Cursor AI, the popular vibe coding platform, recently hit the headlines for releasing its Composer 2 model to offer what it claimed a superior coding experience than other third-party AI models. Marketed as offering “frontier-level coding intelligence,” a controversy erupted within days of its release, as coding critics discovered that Composer 2 was developed on Moonshot AI’s open-source Kimi K2.5 model as the base. For those who are unaware, Kimi K2.5 model is a Chinese open-source AI model.
As soon as the controversy blew up, Cursor was quick to clarify all concerns, with co-founder Aman Sanger confirming that Composer 2 was based on Kimi K2.5 but trained extensively by Cursor to make it more capable than the stock model. “It was a miss to not mention the Kimi base in our blog from the start.

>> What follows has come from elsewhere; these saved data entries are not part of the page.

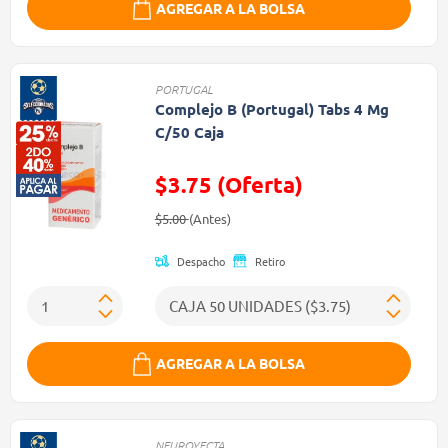
AGREGAR A LA BOLSA
PORTUGAL
Complejo B (Portugal) Tabs 4 Mg
C/50 Caja
$3.75 (Oferta)
Precio reducido de
(Oferta)
$5.00
(Antes)
Despacho
Retiro
AGREGAR A LA BOLSA
NEUROYECTA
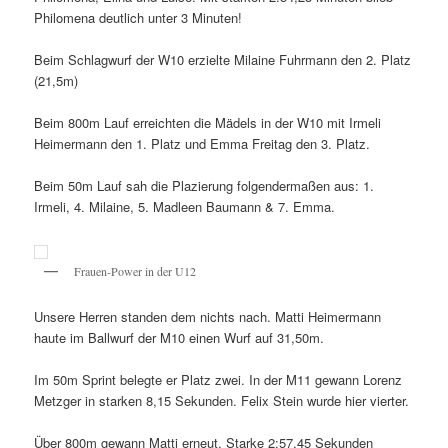
Philomena deutlich unter 3 Minuten!
Beim Schlagwurf der W10 erzielte Milaine Fuhrmann den 2. Platz
(21,5m)
Beim 800m Lauf erreichten die Mädels in der W10 mit Irmeli
Heimermann den 1. Platz und Emma Freitag den 3. Platz.
Beim 50m Lauf sah die Plazierung folgendermaßen aus: 1.
Irmeli, 4. Milaine, 5. Madleen Baumann & 7. Emma.
Frauen-Power in der U12
Unsere Herren standen dem nichts nach. Matti Heimermann
haute im Ballwurf der M10 einen Wurf auf 31,50m.
Im 50m Sprint belegte er Platz zwei. In der M11 gewann Lorenz
Metzger in starken 8,15 Sekunden. Felix Stein wurde hier vierter.
Über 800m gewann Matti erneut. Starke 2:57,45 Sekunden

We’ll fix that for the next model,” stated Sanger.
Community discovers Kimi K2.5 base
When Composer 2 was released, the company highlighted impressive results on challenging coding benchmarks, including SWE-bench Multilingual and Terminal-Bench, thus promising a major step forward for multi-file editing, 200,000-token context handling, and complex software engineering tasks.
Within hours, developer Fynn posted findings from API response inspection showing an internal model identifier — “kimi-k2p5-rl-0317-s515-fast” — thus clearly referencing Moonshot AI’s Kimi K2.5, which was originally released in January 2026. Fynn characterised Composer 2 as “essentially Kimi 2.5 plus extra reinforcement learning” and urged Cursor to update the model naming for clarity.
Joining many developers in criticising the discovery was Tesla and SpaceX CEO Elon Musk, who also dropped a comment, stating, “Yeah, it’s Kimi 2.5.”
Cursor issues clarity, co-founder Sanger admits fault
As the incident blew up, Cursor responded promptly. Vice President of Developer Education Lee Robinson acknowledged the open-source foundation, stating, “Yep, Composer 2 started from an open-source base!” He clarified that roughly one-quarter of the total training compute originated from the Kimi weights, while the remaining three-quarters came from Cursor’s own extended training runs. As a result, he said, benchmark scores diverged significantly from those of the unmodified Kimi model.
Co-founder Aman Sanger addressed the communication shortfall, stating, “It was a miss to not mention the Kimi base in our blog from the start. We’ll fix that for the next model.”
Moonshot AI’s official Kimi account welcomed the news on X, confirming an authorised commercial arrangement facilitated through Fireworks AI’s inference platform. “We are proud to see Kimi-k2.5 provide the foundation,” the account posted. “Seeing our model integrated effectively through Cursor’s continued pretraining & high-compute RL training is the open model ecosystem we love to support.”
While some developers praised the collaboration as a healthy example of knowledge sharing across borders, others expressed concern over initial marketing that presented Composer 2 as more independently developed than it was in reality.
Cursor, which recently surpassed $2 billion in annual revenue and secured funding at a $29.3 billion valuation, continues to promote Composer 2 as a transformative tool for professional coding workflows.